Kleihege, a castaway on the upcoming season of “Survivor,” first watched the show at the age of 9 and has seen every season since. CBS’s reality show is entering its 36th season Wednesday with the two-hour premiere of “Survivor: Ghost Island.”
He understood the risk of going jobless for the summer, but as a massive fan of the franchise, he said competing on “Survivor” was worth foregoing job security. Law students typically work in a legal-focused job or as research assistants during the summer following their second year, said Emily Scivoletto, associate dean for academic and student affairs at UCLA School of Law.
“I don’t have a job lined up right now, but I think the experience is one that I definitely wouldn’t trade,” Kleihege said.
But timing wasn’t the only obstacle law school presented to Kleihege’s success in the game. In order to appear less threatening, he hid that he was a law student from other castaways, instead telling them he was a graduate student studying geography. He graduated from Michigan State University in 2013 with a degree in political science, but he had more credits in geography, making it the perfect cover.

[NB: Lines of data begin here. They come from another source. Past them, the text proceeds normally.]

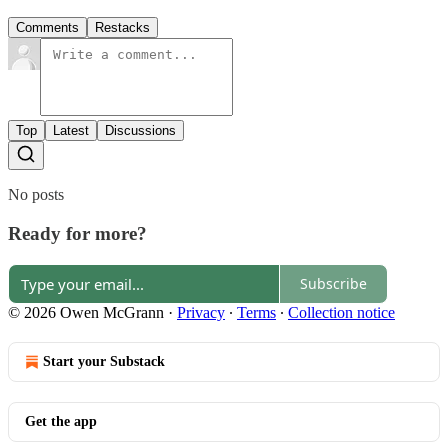
Comments
Restacks
Top
Latest
Discussions
No posts
Ready for more?
Subscribe
© 2026 Owen McGrann
·
Privacy
∙
Terms
∙
Collection notice
Start your Substack
Get the app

“I think most people think of law students or lawyers as very analytical … they know how to read people, they know how to ask the right questions – which is perceived in the game of ‘Survivor’ as being a threatening skill set,” he said. “I (also) think that nonlawyers have the perception that all lawyers are super wealthy, and that also doesn’t really help you win a million dollars.”
Kleihege worked with Scivoletto to make sure everything was in order with the UCLA School of Law before he left for filming.
“I basically said to him, … ‘We’re going to take care of things for you here, I just don’t want you to leave ‘Survivor’ with an idol in your pocket,’” she said.
Hidden immunity idols are small talismans hidden in the environment in “Survivor” that castaways can find to prevent themselves or another contestant from being voted out. Castaways sometimes do not realize they are going to be voted out, hence why they would fail to play an idol.
Kleihege applied to “Survivor” five years ago, only to be cut late in the casting process. He said getting cut inspired him to continue to follow the show as closely as possible so he would be ready if he were considered again.
“I almost made it on and then I didn’t, and it was heartbreaking, and I kind of was in the mix every year after that,” Kleihege said. “It just made me love ‘Survivor’ more.”
Kleihege prepared for “Survivor” with the 10-week Bruin Health Improvement Program for graduate students at the John Wooden Center. However, neither of his instructors knew they were training him for the show.
“He was very, very quiet about it, probably because he had to be. … I did talk to him about ‘Survivor’ just because I was watching the show, so I knew he was a big fan,” said alumnus Danny Jauregui, a UCLA Recreation trainer. “He told me he had applied years ago and he almost got on, but didn’t make it.”
Jauregui and alumna Elizabeth Melnikas, another UCLA Recreation trainer who still works with Kleihege, led the BHIP classes last spring. The program focuses on strength and conditioning, which Jauregui said he thinks made Kleihege a stronger contestant.
“I’m really, really excited to see how he does. I’ve just been telling everyone that I basically trained the ‘Survivor’ winner,” Jauregui said. “We’ll see if that pans out. I think he’s going to do really well, he seems to have the right mindset.”
Although law school made Kleihege a potential target, he said he thinks it provided him with skills, such as how to think on your feet and interact with people, which perfectly correspond to parts of the game. A class on lawyer-client relationships, for example, taught him how to ask the right questions to navigate interactions with other contestants.
Kleihege may not have a job lined up after he graduates from law school this spring, but he stands by his decision to prioritize competing on the show that has been a part of his life for the last 15 years. Competing on “Survivor” was an experience he said enriched him by helping him learn more about himself and the world.
“I came in with expectations that were sky high – being such a huge fan – and they were completely blown out of the water,” Kleihege said. “It’s a life experience where you learn a lot about yourself, you learn a lot about interacting with other people. … I think all of that stuff is so valuable in terms of interpersonal communication and interaction that it will definitely be an asset in my career.”